The schools are highly competitive, with many now outperforming district schools on standardized tests and graduation rates. And that's making them difficult for students to get into.
Which leads to a big question — asked recently in Commonwealth Magazine — are some students who could benefit from hands-on experience being left behind?
On concerns about students who can't attend voc-tech schools being left behind
Mayor Jon Mitchell: "Vocational schools have a selective admissions process. ... They have a process of which they select students based almost exclusively on academic performance, behavioral record and attendance record — all of which correlate.

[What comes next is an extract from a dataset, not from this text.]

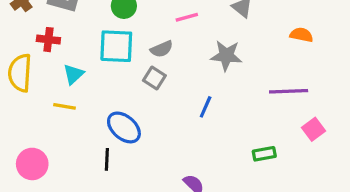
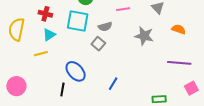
orange semicircle: (301, 35) -> (179, 29), moved
red cross: (48, 40) -> (45, 14), moved
yellow line: (64, 106) -> (41, 54), turned -32
blue line: (206, 107) -> (113, 84), moved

And so it has resulted over the years in their drawing a cohort of higher performing students and leaving behind a set of students that are the ones who fit the profile of kids who most benefited from a vocational setting. That is to say, students who may have had a blemish on his or her academic record or behavioral record and who may not thrive in a traditional classroom, but who could take apart a car and thrive in a trade. Those kids are not getting those opportunities anymore as they once did."
Bob Dutch: "I'm not sure that 'left behind' is the right word. I think that the real issue here is that the demand for vocational education outstrips the space that's available for students. I think ideally, in a perfect world, we would be able to provide the opportunity for every student who wants to have that opportunity.

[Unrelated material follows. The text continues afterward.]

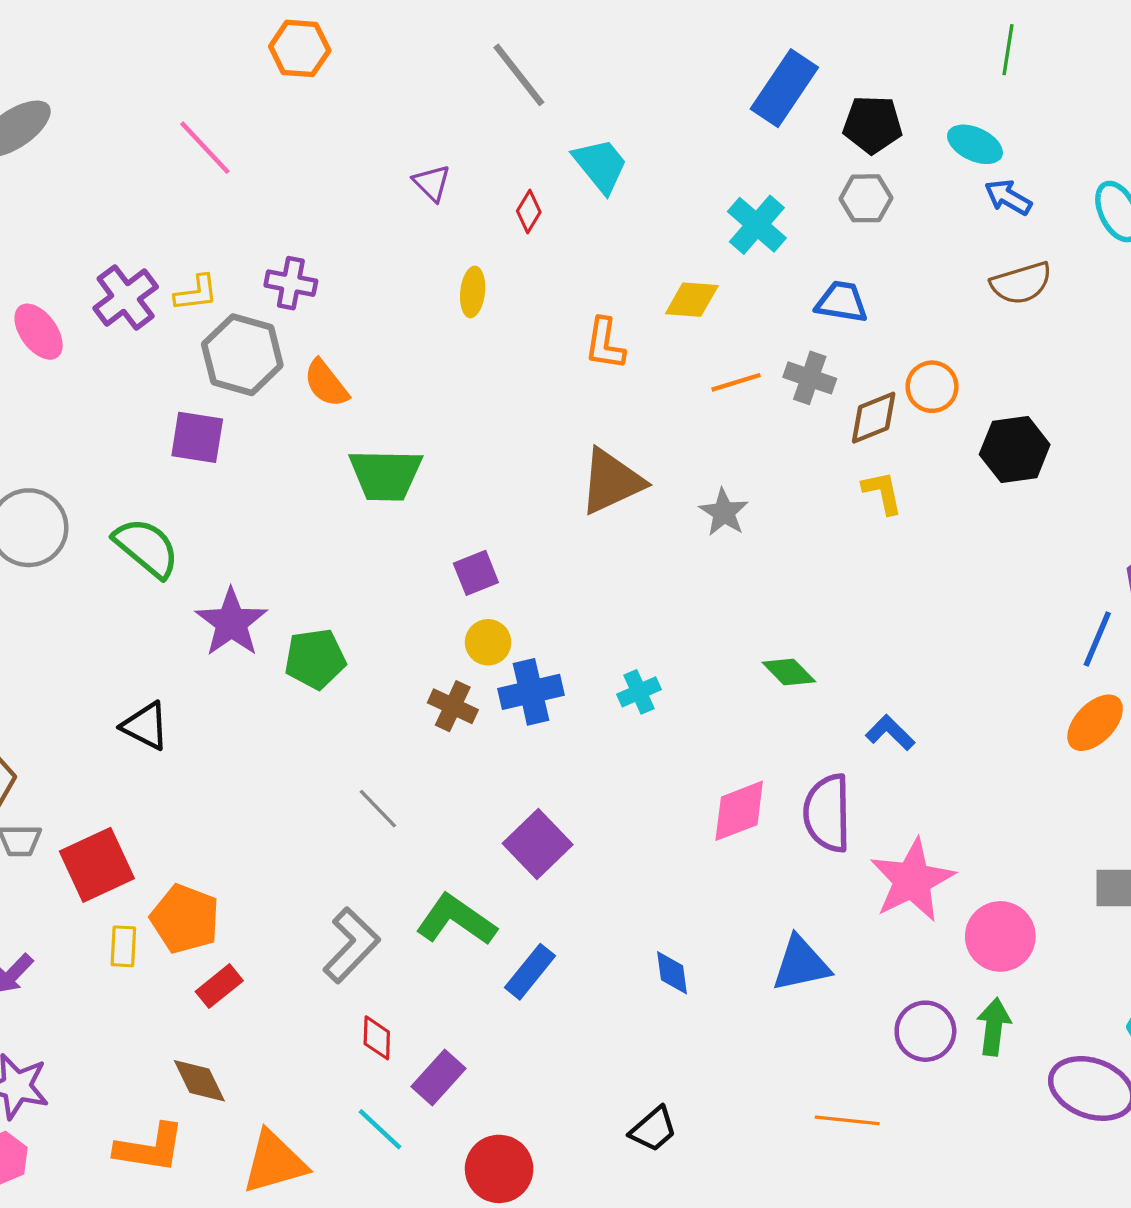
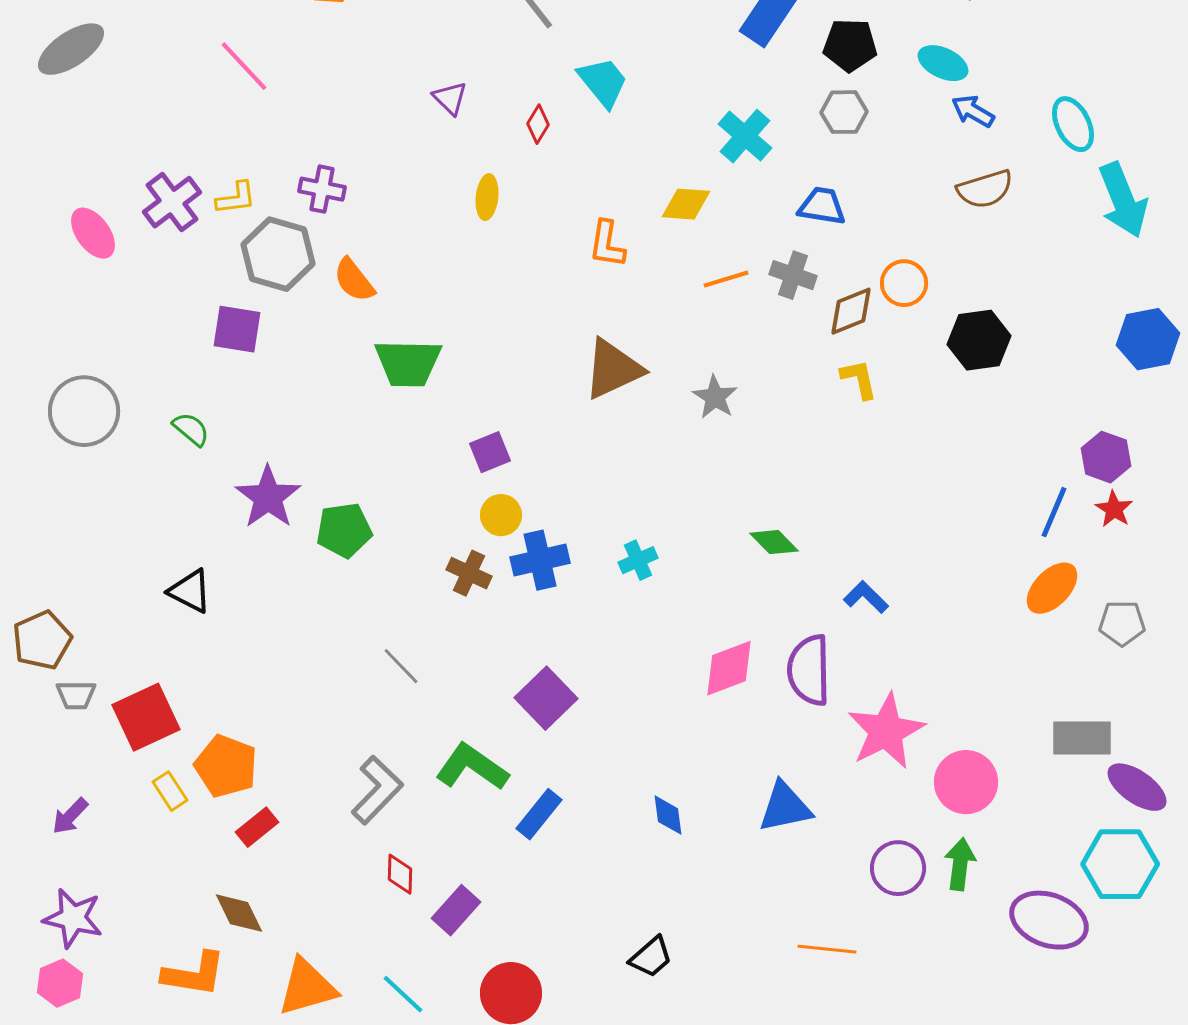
green semicircle: (147, 548) -> (191, 429), size x0.6
yellow rectangle: (123, 946) -> (170, 791), turned -36
cyan line: (380, 1129) -> (403, 994), moved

The selection process — while being based on grades, discipline, attendance — also incorporates two other components: an interview in most school districts, as well as a recommendation from a guidance counselor or a teacher. ... I think to make a determination that there's a certain type of student who should be attending a technical school is an assumption based on the old vision of career technical education."

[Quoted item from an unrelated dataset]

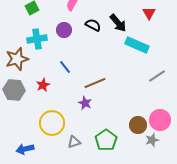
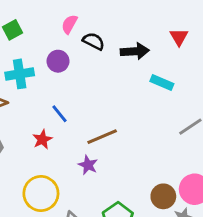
black arrow: (118, 23) -> (135, 51), turned -54
black semicircle: (93, 25) -> (94, 41), moved
cyan rectangle: (137, 45) -> (162, 83), size x0.7
red star: (43, 85) -> (42, 139), moved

On the types of students in voc-tech schools
Dutch: "I would venture to guess that if you look at the statistics, and I can certainly speak from the perspective of Upper Cape Tech and most of the other regional vocational schools, they do represent the communities from which they draw. Specifically, if we're talking about special ed[ucation] populations, which I know has been a concern, most vocational technical schools have special ed. percent populations that are greater than the communities from which they draw."
Mitchell: "We're seeing a huge disparity. In the case of Special Ed., 19 percent of the students in our comprehensive high school are designated special ed.; at the vocational school, it's only 6 percent. The disparity is even [starker] when it comes to English Language Learners ... in New Bedford High School, 22 percent of the students are characterized as ELL, and only 2 percent in Bedford Voc. Those kids just aren't getting in because 90 percent of the score — of the admissions score — to get into Greater New Bedford Regional Vocational Technical High School is based on academics, attendance — and many of these kids, especially immigrants from Central America, have a tough time showing up for school because they're also working — and behavior. The practical effect is that the kids who are struggling in traditional academic settings in middle school are really either not applying because they don't think they have any chance of getting in or they actually try and they don't get in. I think it's hard to justify in this day in age."
On if voc-tech schools should move to a selection model like the lottery used for charter schools
Mitchell: "Those schools, under authority of the Department of Elementary and Secondary Education, select which students they want to have in. And they're funded by public dollars and they have an admissions process that is more like a private school. ... [Vocational schools have] the incentive to do so because they're subject to state testing like any other school."
Dutch: "I think primarily, the random selection process wouldn't solve the real problem, which is access. The number of available seats wouldn't be addressed by that issue."
This article was originally published on April 25, 2017.
This segment aired on April 25, 2017.